Israeli political analysts said Weisglass' remarks — taken together with an ongoing Israeli military offensive in the Gaza Strip that has killed more than 80 Palestinians — were likely intended to placate Sharon's rightist critics. In addition, they noted that the comments came as U.S. attention was diverted during the hard-fought American presidential race.

As the Israeli takeover of a densely populated swath of northern Gaza entered its second week, clashes flared anew in the Jabaliya refugee camp. At least three Palestinians were killed today, including a father and son who died when Israeli tanks fired shells toward the camp, and a 15-year-old boy who was shot dead as he stood on his balcony, according to Palestinian hospital officials.

In the northeast section of the camp, residents edged along a battle-damaged street, mindful of an Israeli tank a few hundred yards away. Those who lingered drew warning shouts from neighbors. As daylight faded, the air snapped with machine-gun fire and carried the pinging sound of bullets.

Those living in the camp said their daily routines had been severely curtailed by the fighting.

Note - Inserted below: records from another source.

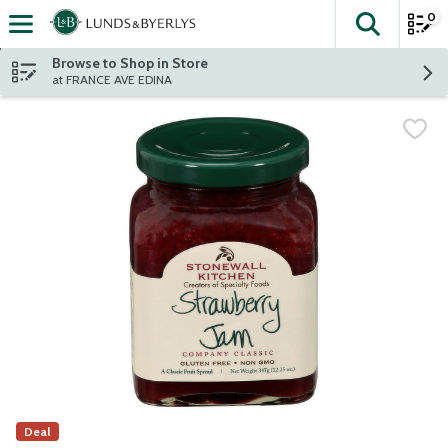
0
The fol
Skip header to page content
Browse to Shop in Store
at FRANCE AVE EDINA
Deal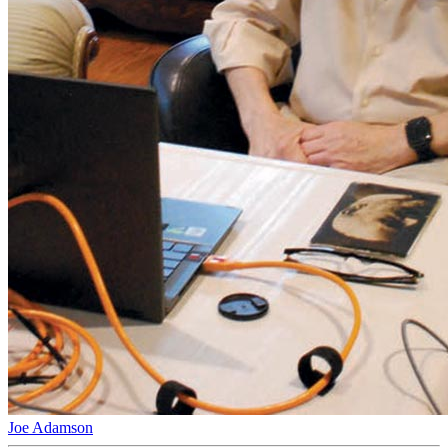
Joe Adamson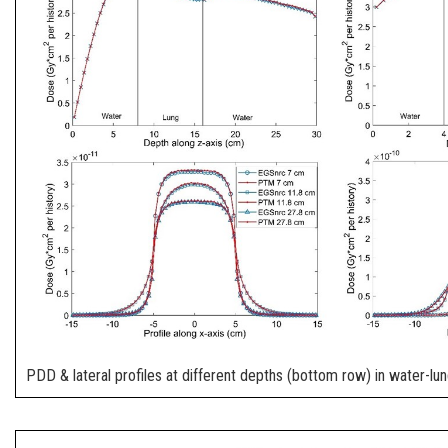
PDD & lateral profiles at different depths (bottom row) in water-l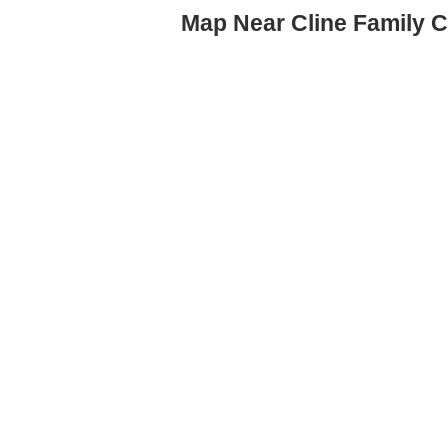
Map Near Cline Family C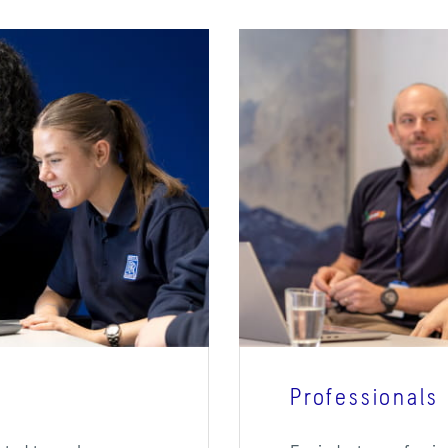
Professionals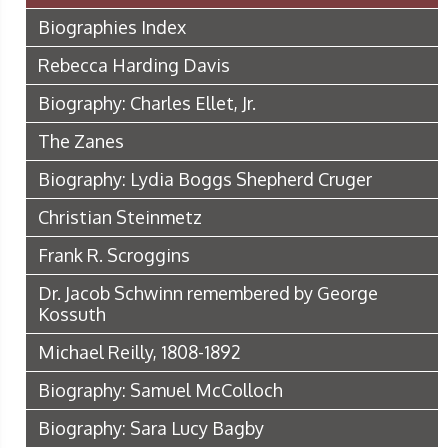
Biographies Index
Rebecca Harding Davis
Biography: Charles Ellet, Jr.
The Zanes
Biography: Lydia Boggs Shepherd Cruger
Christian Steinmetz
Frank R. Scroggins
Dr. Jacob Schwinn remembered by George
Kossuth
Michael Reilly, 1808-1892
Biography: Samuel McColloch
Biography: Sara Lucy Bagby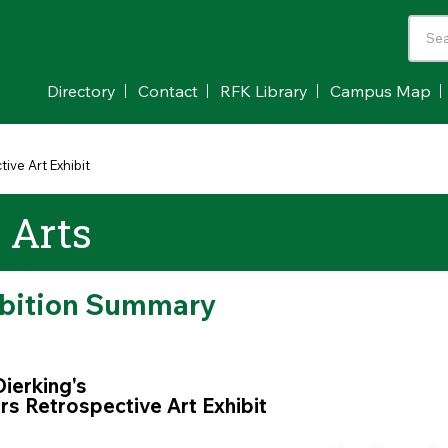
Directory
Contact
RFK Library
Campus Map
ive Art Exhibit
e Arts
ibition Summary
Dierking's
s Retrospective Art Exhibit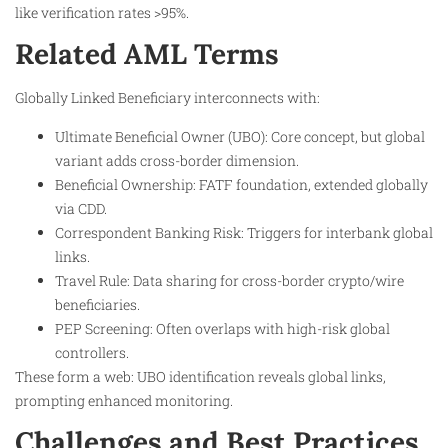
like verification rates >95%.
Related AML Terms
Globally Linked Beneficiary interconnects with:
Ultimate Beneficial Owner (UBO): Core concept, but global
variant adds cross-border dimension.
Beneficial Ownership: FATF foundation, extended globally
via CDD.​
Correspondent Banking Risk: Triggers for interbank global
links.​
Travel Rule: Data sharing for cross-border crypto/wire
beneficiaries.
PEP Screening: Often overlaps with high-risk global
controllers.
These form a web: UBO identification reveals global links,
prompting enhanced monitoring.
Challenges and Best Practices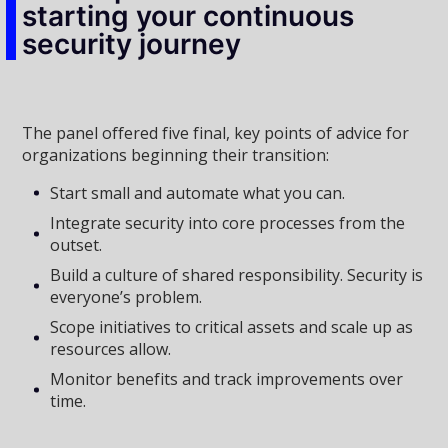
starting your continuous
security journey
The panel offered five final, key points of advice for
organizations beginning their transition:
Start small and automate what you can.
Integrate security into core processes from the
outset.
Build a culture of shared responsibility. Security is
everyone’s problem.
Scope initiatives to critical assets and scale up as
resources allow.
Monitor benefits and track improvements over
time.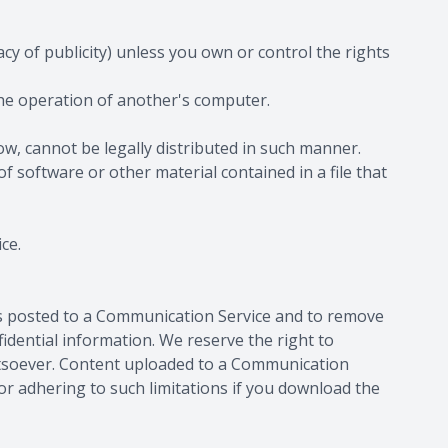
acy of publicity) unless you own or control the rights
the operation of another's computer.
, cannot be legally distributed in such manner.
of software or other material contained in a file that
ce.
ls posted to a Communication Service and to remove
idential information. We reserve the right to
hatsoever. Content uploaded to a Communication
or adhering to such limitations if you download the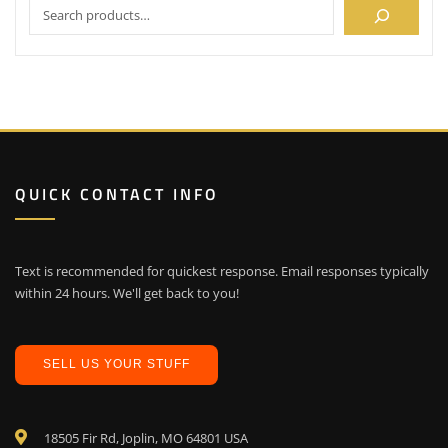
QUICK CONTACT INFO
Text is recommended for quickest response. Email responses typically
within 24 hours. We'll get back to you!
SELL US YOUR STUFF
18505 Fir Rd, Joplin, MO 64801 USA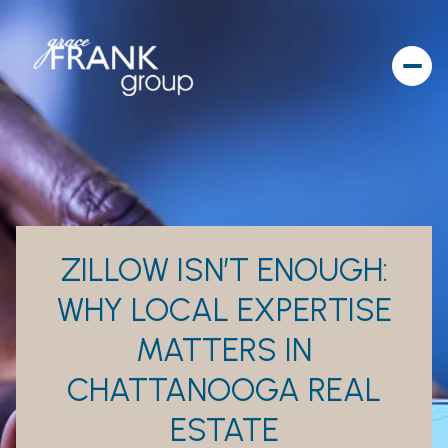
ZILLOW ISN’T ENOUGH:
WHY LOCAL EXPERTISE
MATTERS IN
CHATTANOOGA REAL
ESTATE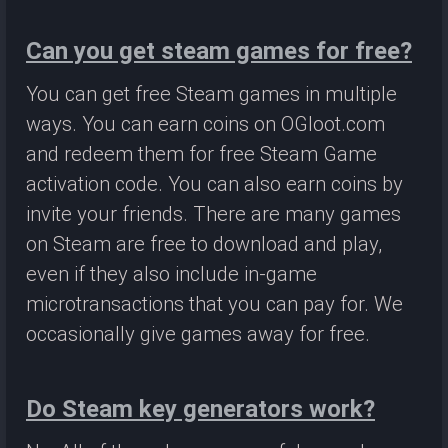
Can you get steam games for free?
You can get free Steam games in multiple
ways. You can earn coins on OGloot.com
and redeem them for free Steam Game
activation code. You can also earn coins by
invite your friends. There are many games
on Steam are free to download and play,
even if they also include in-game
microtransactions that you can pay for. We
occasionally give games away for free.
Do Steam key generators work?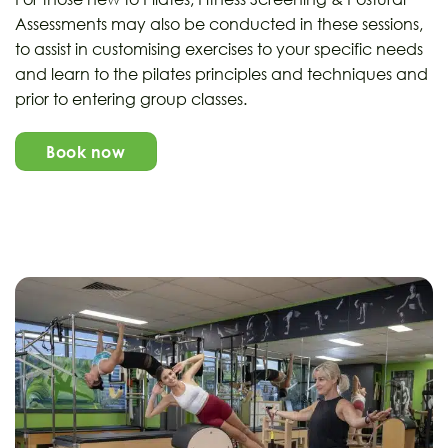
Assessments may also be conducted in these sessions,
to assist in customising exercises to your specific needs
and learn to the pilates principles and techniques and
prior to entering group classes.
Book now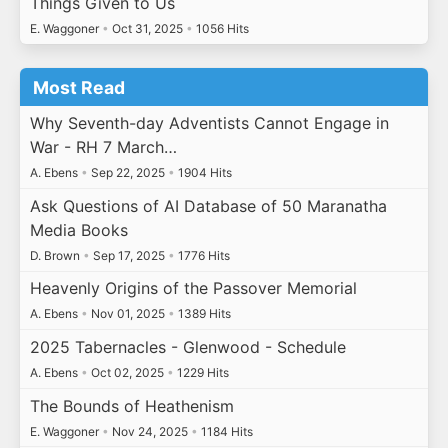
Things Given to Us
E. Waggoner
•
Oct 31, 2025
•
1056 Hits
Most Read
Why Seventh-day Adventists Cannot Engage in
War - RH 7 March…
A. Ebens
•
Sep 22, 2025
•
1904 Hits
Ask Questions of AI Database of 50 Maranatha
Media Books
D. Brown
•
Sep 17, 2025
•
1776 Hits
Heavenly Origins of the Passover Memorial
A. Ebens
•
Nov 01, 2025
•
1389 Hits
2025 Tabernacles - Glenwood - Schedule
A. Ebens
•
Oct 02, 2025
•
1229 Hits
The Bounds of Heathenism
E. Waggoner
•
Nov 24, 2025
•
1184 Hits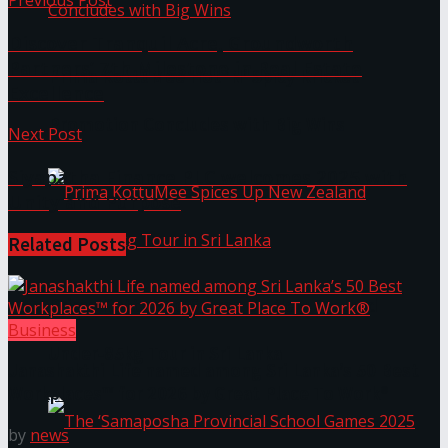
Previous Post
Discover Tranquil Acre, Groundworth
Partners’ 7th Milestone in Real Estate
Prima KottuMee Hot ‘N’ Spicy Kricket
Excellence
Promotion Concludes with Big Wins
Next Post
Siyapatha Finance PLC welcomes 2025 with
Unity and Purpose
Related
Posts
Prima KottuMee Spices Up New Zealand
Business
Under‑85kg Tour in Sri Lanka
Janashakthi Life named among Sri Lanka’s 50 Best
Workplaces™ for 2026 by Great Place To Work®
by
news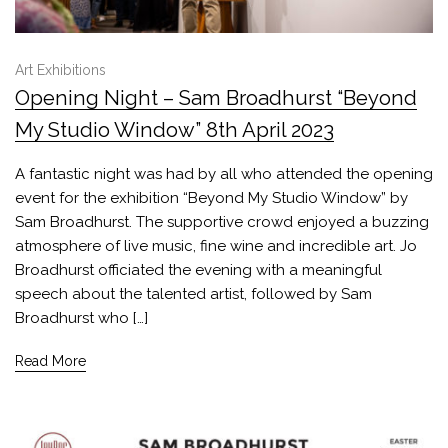
Art Exhibitions
Opening Night – Sam Broadhurst “Beyond
My Studio Window” 8th April 2023
A fantastic night was had by all who attended the opening
event for the exhibition “Beyond My Studio Window” by
Sam Broadhurst. The supportive crowd enjoyed a buzzing
atmosphere of live music, fine wine and incredible art. Jo
Broadhurst officiated the evening with a meaningful
speech about the talented artist, followed by Sam
Broadhurst who […]
Read More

"It has paralyzed our life. There's no work, no school, nothing. We can't go out anywhere," said a 50-year-old man who gave his name as Abu Ala. He said he and his family had fled their home and were staying with relatives in a section of the camp less hard hit by the clashes.

The violence also spilled over into central Gaza, where three Palestinian gunmen infiltrated the isolated Jewish settlement of Kfar Darom and engaged in a firefight with Israeli troops. A Thai worker in one of the settlement greenhouses was killed, together with the three gunmen.

The radical group Hamas claimed responsibility for the settlement attack. Members of the group's military wing also held a defiant news conference inside Jabaliya, the second in recent days, and vowed that Israeli troops would "sink into a quagmire" if they pushed deeper into the camp.

There were growing signs that Israel might be preparing to wind down the offensive. Military officials say they have succeeded in limiting the ability of Palestinian militants to fire Kassam rockets at Israeli border towns, though they concede they have not been able to halt such attacks.

Israel has been facing growing international criticism over the operation, which has blanketed northern Gaza with more than 2,000 Israeli troops and some 200 armored vehicles. On Tuesday, a U.N. Security Council resolution condemning the incursion was vetoed by the United States, which objected to the fact that the measure did not mention Kassam fire.

Israel launched the offensive after two Israeli children, ages 2 and 4, were killed by a rocket attack last week in the Negev desert town of Sderot.

Times staff writer Ken Ellingwood in the Jabaliya refugee camp contributed to this report.